Uma locação chama a atenção em especial: um rio, ou melhor, valão, que tem suas margens cobertas de lixo, onde supostamente Antônio nasceu, segundo Cacá, foi uma das mais difíceis de encontrar. Descoberto ao acaso, o valão encontra-se na periferia da favela e é de difícil acesso. Valeu à pena a descoberta, pois o riacho poluído que contorna os casebres abriga as melhores e mais significativas cenas do longa.
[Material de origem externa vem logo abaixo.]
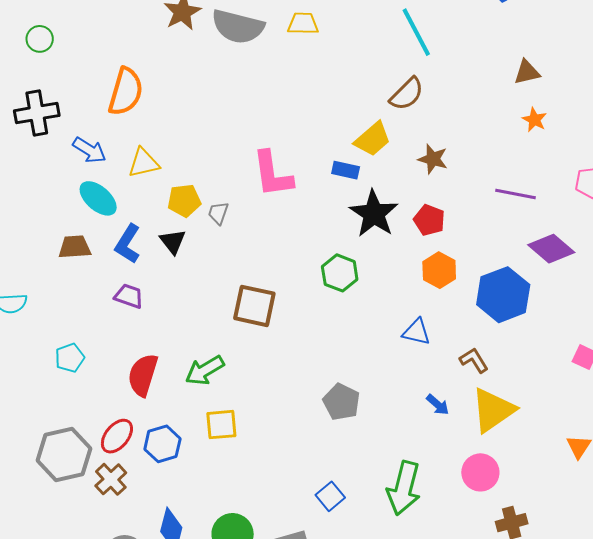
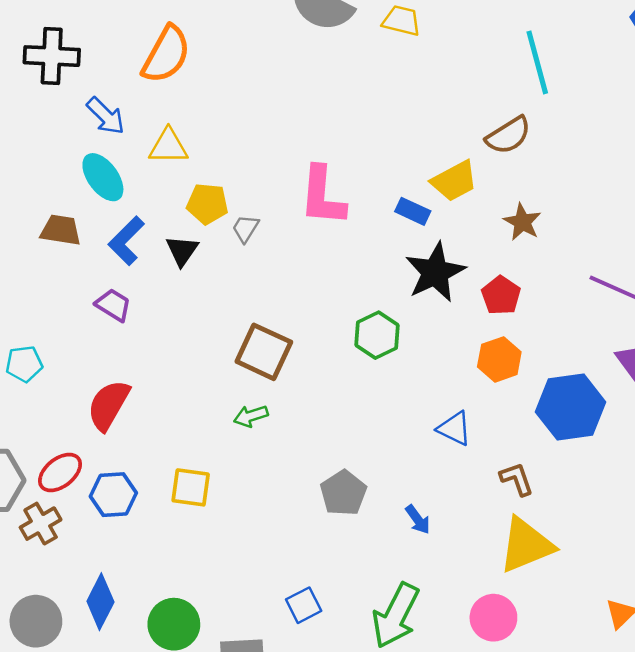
green arrow: (205, 370) -> (251, 416), moved, size x0.7
blue arrow: (438, 405) -> (418, 519), moved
O personagem de José Wilker, Antônio, curiosamente teve origem em um personagem de Deus é Brasileiro, um homem com câncer, que quase não aparece. Cacá Diegues sentiu então a necessidade de desenvolver aquele personagem, personificando um Antônio astrofísico, reconhecido mundialmente e que desde jovem mora nos Estados Unidos, que acredita poder controlar o mundo (o seu e de todos os seres) através da razão, das estrelas, das teorias da física, como se estivesse sempre olhando para o alto, esquecendo seu real universo, o planeta terra e seus problemas cotidianos. Ao entrar em contato com a pobreza e a realidade das grandes favelas cariocas, Antônio tem atitudes que demonstram sua distância deste mundo, como passar creme nas mãos após andar de motocicleta e exigir água mineral na casa de uma mãe de santo pobre. Audácia, arrogância e uma bomba atômica de sentimentos auto-reprimidos prestes a explodir. Assim pode-se resumir a personalidade de Antônio. José Wilker consegue transmitir muito bem estes sentimentos, lembrando a atual fase catatônica de Bill Murray em Flores Partidas (Broken Flowers - 2005 - Jim Jarmusch). O roteiro também leva a uma tênue semelhança, ao analisarmos que em Flores Partidas o personagem de Bill Murray encabeça uma jornada ao passado para conhecer um filho que até então não sabia da existência.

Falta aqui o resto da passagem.